Work request: The records need to be set down again exactly as they appear.
──────────
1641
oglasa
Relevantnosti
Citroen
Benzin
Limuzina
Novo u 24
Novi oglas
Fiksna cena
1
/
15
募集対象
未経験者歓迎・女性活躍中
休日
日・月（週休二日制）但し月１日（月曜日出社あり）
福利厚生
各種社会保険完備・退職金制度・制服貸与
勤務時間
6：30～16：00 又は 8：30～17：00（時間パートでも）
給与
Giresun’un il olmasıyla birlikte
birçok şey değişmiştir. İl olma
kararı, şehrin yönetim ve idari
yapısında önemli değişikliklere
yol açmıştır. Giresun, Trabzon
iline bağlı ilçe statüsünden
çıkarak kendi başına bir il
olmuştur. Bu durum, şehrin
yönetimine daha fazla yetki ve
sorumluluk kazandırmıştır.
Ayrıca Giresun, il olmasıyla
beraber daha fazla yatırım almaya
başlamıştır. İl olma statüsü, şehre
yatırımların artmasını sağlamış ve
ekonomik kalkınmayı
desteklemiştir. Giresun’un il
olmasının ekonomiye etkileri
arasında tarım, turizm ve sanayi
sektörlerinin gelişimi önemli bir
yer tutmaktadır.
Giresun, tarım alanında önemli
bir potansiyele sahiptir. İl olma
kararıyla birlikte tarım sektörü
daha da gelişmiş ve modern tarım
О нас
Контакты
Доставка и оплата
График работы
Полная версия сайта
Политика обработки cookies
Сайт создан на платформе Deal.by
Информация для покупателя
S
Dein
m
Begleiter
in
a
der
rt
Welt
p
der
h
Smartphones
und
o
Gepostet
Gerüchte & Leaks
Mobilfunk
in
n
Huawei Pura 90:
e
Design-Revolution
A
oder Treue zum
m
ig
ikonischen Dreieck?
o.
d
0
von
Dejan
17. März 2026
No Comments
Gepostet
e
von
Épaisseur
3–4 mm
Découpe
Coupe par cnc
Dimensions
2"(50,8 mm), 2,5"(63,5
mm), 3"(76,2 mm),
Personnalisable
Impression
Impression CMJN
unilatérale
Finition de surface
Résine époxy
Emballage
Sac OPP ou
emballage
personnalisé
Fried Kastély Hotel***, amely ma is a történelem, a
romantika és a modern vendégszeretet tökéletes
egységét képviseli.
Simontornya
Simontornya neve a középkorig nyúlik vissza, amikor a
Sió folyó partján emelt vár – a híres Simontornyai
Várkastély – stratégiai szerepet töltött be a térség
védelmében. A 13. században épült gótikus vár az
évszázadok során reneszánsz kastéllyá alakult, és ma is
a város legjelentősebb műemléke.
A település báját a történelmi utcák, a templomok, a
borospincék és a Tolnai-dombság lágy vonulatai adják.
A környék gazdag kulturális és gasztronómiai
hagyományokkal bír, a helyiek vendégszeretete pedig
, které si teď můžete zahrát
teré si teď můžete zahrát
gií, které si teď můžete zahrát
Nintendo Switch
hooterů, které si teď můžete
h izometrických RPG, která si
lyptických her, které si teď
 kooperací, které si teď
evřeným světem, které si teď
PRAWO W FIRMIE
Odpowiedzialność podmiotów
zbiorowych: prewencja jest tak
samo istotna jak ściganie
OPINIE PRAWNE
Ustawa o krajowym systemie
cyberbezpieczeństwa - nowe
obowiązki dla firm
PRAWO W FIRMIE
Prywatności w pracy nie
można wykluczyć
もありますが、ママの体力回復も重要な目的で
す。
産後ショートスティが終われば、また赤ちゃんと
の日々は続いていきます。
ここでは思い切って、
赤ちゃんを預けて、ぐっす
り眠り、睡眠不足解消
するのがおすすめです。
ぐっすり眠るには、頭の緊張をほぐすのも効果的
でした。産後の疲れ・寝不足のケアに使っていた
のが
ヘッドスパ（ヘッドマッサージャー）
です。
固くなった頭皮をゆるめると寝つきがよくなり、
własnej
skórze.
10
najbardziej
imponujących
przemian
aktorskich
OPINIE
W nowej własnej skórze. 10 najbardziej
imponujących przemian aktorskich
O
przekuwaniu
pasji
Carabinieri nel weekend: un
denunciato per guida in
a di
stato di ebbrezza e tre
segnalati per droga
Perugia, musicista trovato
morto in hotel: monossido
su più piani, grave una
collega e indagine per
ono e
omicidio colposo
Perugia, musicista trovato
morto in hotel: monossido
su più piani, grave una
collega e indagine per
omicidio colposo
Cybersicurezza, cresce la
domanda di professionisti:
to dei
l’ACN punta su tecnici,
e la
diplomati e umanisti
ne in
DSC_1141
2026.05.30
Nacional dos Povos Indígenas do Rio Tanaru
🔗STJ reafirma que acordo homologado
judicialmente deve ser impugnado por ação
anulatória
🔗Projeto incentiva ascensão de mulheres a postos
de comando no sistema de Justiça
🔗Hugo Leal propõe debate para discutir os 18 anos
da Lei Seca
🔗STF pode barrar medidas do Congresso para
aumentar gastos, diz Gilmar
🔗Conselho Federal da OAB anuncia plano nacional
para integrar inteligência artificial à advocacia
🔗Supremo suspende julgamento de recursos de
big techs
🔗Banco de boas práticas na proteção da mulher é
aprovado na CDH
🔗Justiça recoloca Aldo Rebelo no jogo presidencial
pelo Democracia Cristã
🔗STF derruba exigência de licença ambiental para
──────────
Exercise response:
1641
oglasa
Relevantnosti
Citroen
Benzin
Limuzina
Novo u 24
Novi oglas
Fiksna cena
1
/
15
募集対象
未経験者歓迎・女性活躍中
休日
日・月（週休二日制）但し月１日（月曜日出社あり）
福利厚生
各種社会保険完備・退職金制度・制服貸与
勤務時間
6：30～16：00 又は 8：30～17：00（時間パートでも）
給与
Giresun’un il olmasıyla birlikte
birçok şey değişmiştir. İl olma
kararı, şehrin yönetim ve idari
yapısında önemli değişikliklere
yol açmıştır. Giresun, Trabzon
iline bağlı ilçe statüsünden
çıkarak kendi başına bir il
olmuştur. Bu durum, şehrin
yönetimine daha fazla yetki ve
sorumluluk kazandırmıştır.
Ayrıca Giresun, il olmasıyla
beraber daha fazla yatırım almaya
başlamıştır. İl olma statüsü, şehre
yatırımların artmasını sağlamış ve
ekonomik kalkınmayı
desteklemiştir. Giresun’un il
olmasının ekonomiye etkileri
arasında tarım, turizm ve sanayi
sektörlerinin gelişimi önemli bir
yer tutmaktadır.
Giresun, tarım alanında önemli
bir potansiyele sahiptir. İl olma
kararıyla birlikte tarım sektörü
daha da gelişmiş ve modern tarım
О нас
Контакты
Доставка и оплата
График работы
Полная версия сайта
Политика обработки cookies
Сайт создан на платформе Deal.by
Информация для покупателя
S
Dein
m
Begleiter
in
a
der
rt
Welt
p
der
h
Smartphones
und
o
Gepostet
Gerüchte & Leaks
Mobilfunk
in
n
Huawei Pura 90:
e
Design-Revolution
A
oder Treue zum
m
ig
ikonischen Dreieck?
o.
d
0
von
Dejan
17. März 2026
No Comments
Gepostet
e
von
Épaisseur
3–4 mm
Découpe
Coupe par cnc
Dimensions
2"(50,8 mm), 2,5"(63,5
mm), 3"(76,2 mm),
Personnalisable
Impression
Impression CMJN
unilatérale
Finition de surface
Résine époxy
Emballage
Sac OPP ou
emballage
personnalisé
Fried Kastély Hotel***, amely ma is a történelem, a
romantika és a modern vendégszeretet tökéletes
egységét képviseli.
Simontornya
Simontornya neve a középkorig nyúlik vissza, amikor a
Sió folyó partján emelt vár – a híres Simontornyai
Várkastély – stratégiai szerepet töltött be a térség
védelmében. A 13. században épült gótikus vár az
évszázadok során reneszánsz kastéllyá alakult, és ma is
a város legjelentősebb műemléke.
A település báját a történelmi utcák, a templomok, a
borospincék és a Tolnai-dombság lágy vonulatai adják.
A környék gazdag kulturális és gasztronómiai
hagyományokkal bír, a helyiek vendégszeretete pedig
, které si teď můžete zahrát
teré si teď můžete zahrát
gií, které si teď můžete zahrát
Nintendo Switch
hooterů, které si teď můžete
h izometrických RPG, která si
lyptických her, které si teď
 kooperací, které si teď
evřeným světem, které si teď
PRAWO W FIRMIE
Odpowiedzialność podmiotów
zbiorowych: prewencja jest tak
samo istotna jak ściganie
OPINIE PRAWNE
Ustawa o krajowym systemie
cyberbezpieczeństwa - nowe
obowiązki dla firm
PRAWO W FIRMIE
Prywatności w pracy nie
można wykluczyć
もありますが、ママの体力回復も重要な目的で
す。
産後ショートスティが終われば、また赤ちゃんと
の日々は続いていきます。
ここでは思い切って、
赤ちゃんを預けて、ぐっす
り眠り、睡眠不足解消
するのがおすすめです。
ぐっすり眠るには、頭の緊張をほぐすのも効果的
でした。産後の疲れ・寝不足のケアに使っていた
のが
ヘッドスパ（ヘッドマッサージャー）
です。
固くなった頭皮をゆるめると寝つきがよくなり、
własnej
skórze.
10
najbardziej
imponujących
przemian
aktorskich
OPINIE
W nowej własnej skórze. 10 najbardziej
imponujących przemian aktorskich
O
przekuwaniu
pasji
Carabinieri nel weekend: un
denunciato per guida in
a di
stato di ebbrezza e tre
segnalati per droga
Perugia, musicista trovato
morto in hotel: monossido
su più piani, grave una
collega e indagine per
ono e
omicidio colposo
Perugia, musicista trovato
morto in hotel: monossido
su più piani, grave una
collega e indagine per
omicidio colposo
Cybersicurezza, cresce la
domanda di professionisti:
to dei
l’ACN punta su tecnici,
e la
diplomati e umanisti
ne in
DSC_1141
2026.05.30
Nacional dos Povos Indígenas do Rio Tanaru
🔗STJ reafirma que acordo homologado
judicialmente deve ser impugnado por ação
anulatória
🔗Projeto incentiva ascensão de mulheres a postos
de comando no sistema de Justiça
🔗Hugo Leal propõe debate para discutir os 18 anos
da Lei Seca
🔗STF pode barrar medidas do Congresso para
aumentar gastos, diz Gilmar
🔗Conselho Federal da OAB anuncia plano nacional
para integrar inteligência artificial à advocacia
🔗Supremo suspende julgamento de recursos de
big techs
🔗Banco de boas práticas na proteção da mulher é
aprovado na CDH
🔗Justiça recoloca Aldo Rebelo no jogo presidencial
pelo Democracia Cristã
🔗STF derruba exigência de licença ambiental para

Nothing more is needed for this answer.